* Try it: Go to the line with "Campus】 If you are intere..." in the entries below and write out every line from there through the line with "ALL’IDROGENO. STORIE DI ENERGIA E", exactly and without pictures.

* Exercise materials:
»»

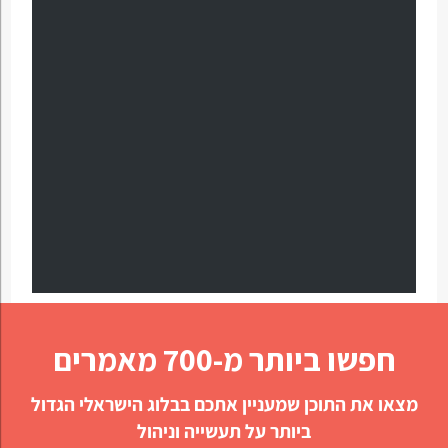
חפשו ביותר מ-700 מאמרים
מצאו את התוכן שמעניין אתכם בבלוג הישראלי הגדול
ביותר על תעשייה וניהול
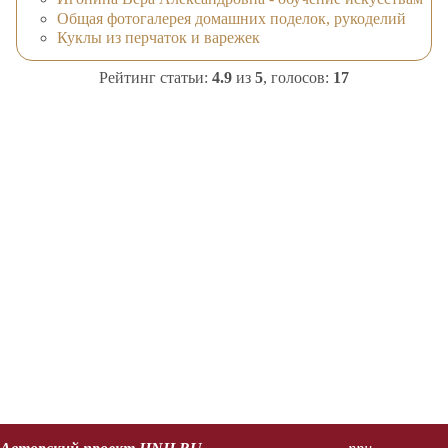
Общая фотогалерея домашних поделок, рукоделий
Куклы из перчаток и варежек
Рейтинг статьи:
4.9
из
5
, голосов:
17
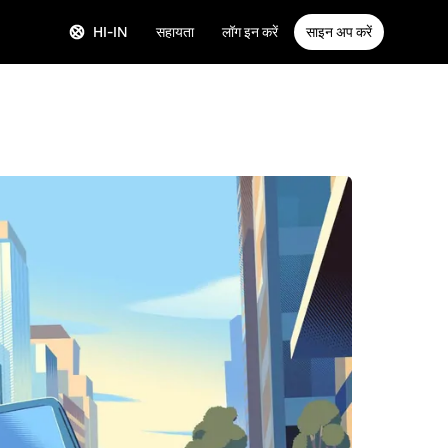
HI-IN
सहायता
लॉग इन करें
साइन अप करें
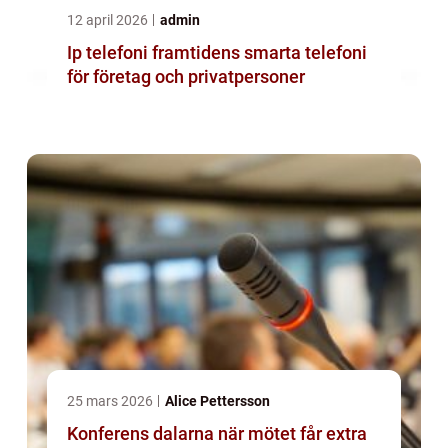
12 april 2026
admin
Ip telefoni framtidens smarta telefoni
för företag och privatpersoner
25 mars 2026
Alice Pettersson
Konferens dalarna när mötet får extra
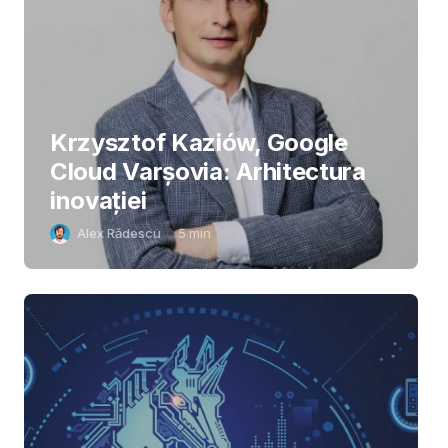
Krzysztof Kaziów, Google
Cloud Varșovia: Arhitectura
inovaţiei
Alex Rădescu
5
min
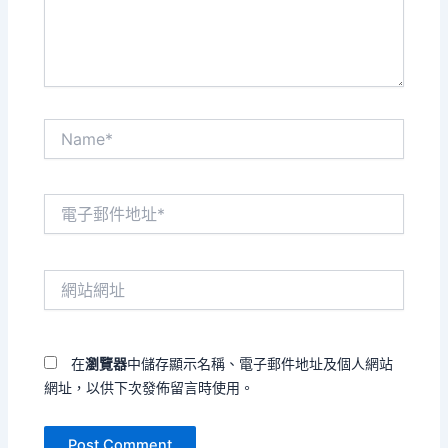
容...
Name*
電
子
郵
件
網
地
站
址
網
*
址
在
瀏覽器
中儲存顯示名稱、電子郵件地址及個人網站
網址，以供下次發佈留言時使用。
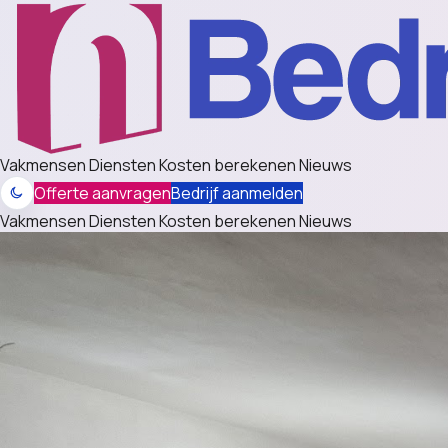
Vakmensen
Diensten
Kosten berekenen
Nieuws
Offerte aanvragen
Bedrijf aanmelden
Vakmensen
Diensten
Kosten berekenen
Nieuws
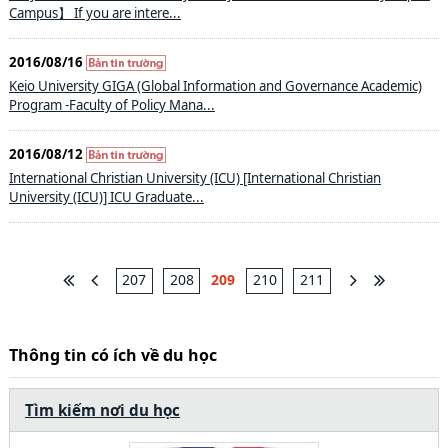
Campus】 If you are intere...
2016/08/16
Keio University GIGA (Global Information and Governance Academic)
Program -Faculty of Policy Mana...
2016/08/12
International Christian University (ICU) [International Christian
University (ICU)] ICU Graduate...
207
208
209
210
211
Thông tin có ích về du học
Tìm kiếm nơi du học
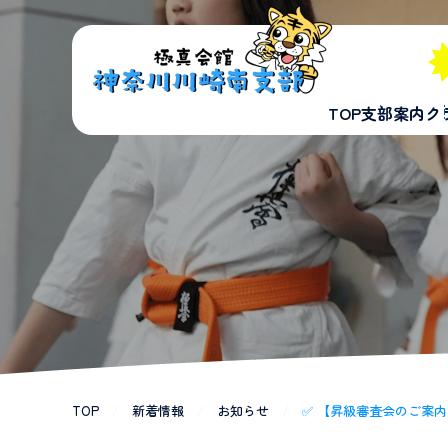
TOP
支部案内
ク
TOP
/
新着情報
/
お知らせ
/
✅ 【昇級審査会のご案内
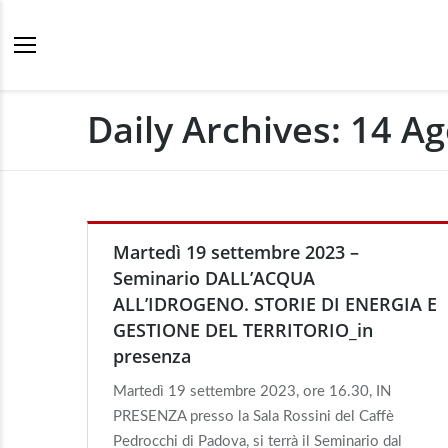
Daily Archives:
14 Ag
Martedì 19 settembre 2023 –
Seminario DALL’ACQUA
ALL’IDROGENO. STORIE DI ENERGIA E
GESTIONE DEL TERRITORIO_in
presenza
Martedì 19 settembre 2023, ore 16.30, IN
PRESENZA presso la Sala Rossini del Caffè
Pedrocchi di Padova, si terrà il Seminario dal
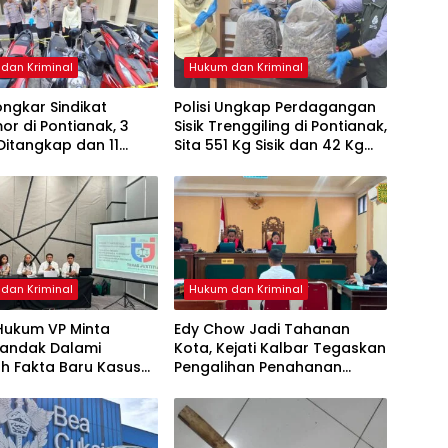
dan Kriminal
Hukum dan Kriminal
Bongkar Sindikat
Polisi Ungkap Perdagangan
r di Pontianak, 3
Sisik Trenggiling di Pontianak,
Ditangkap dan 11
Sita 551 Kg Sisik dan 42 Kg
isita
Kuku
dan Kriminal
Hukum dan Kriminal
Hukum VP Minta
Edy Chow Jadi Tahanan
Landak Dalami
Kota, Kejati Kalbar Tegaskan
h Fakta Baru Kasus
Pengalihan Penahanan
an Veggie
Kewenangan Hakim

««

* Solution for this problem:
Campus】 If you are intere...
2016/08/16
Keio University GIGA (Global Information and Governance Academic)
Program -Faculty of Policy Mana...
2016/08/12
International Christian University (ICU) [International Christian
University (ICU)] ICU Graduate...
207
208
209
210
211
Thông tin có ích về du học
Tìm kiếm nơi du học
TOP
支部案内
ク
TOP
/
新着情報
/
お知らせ
/
✅ 【昇級審査会のご案内
Daily Archives:
14 Ag
Martedì 19 settembre 2023 –
Seminario DALL’ACQUA
ALL’IDROGENO. STORIE DI ENERGIA E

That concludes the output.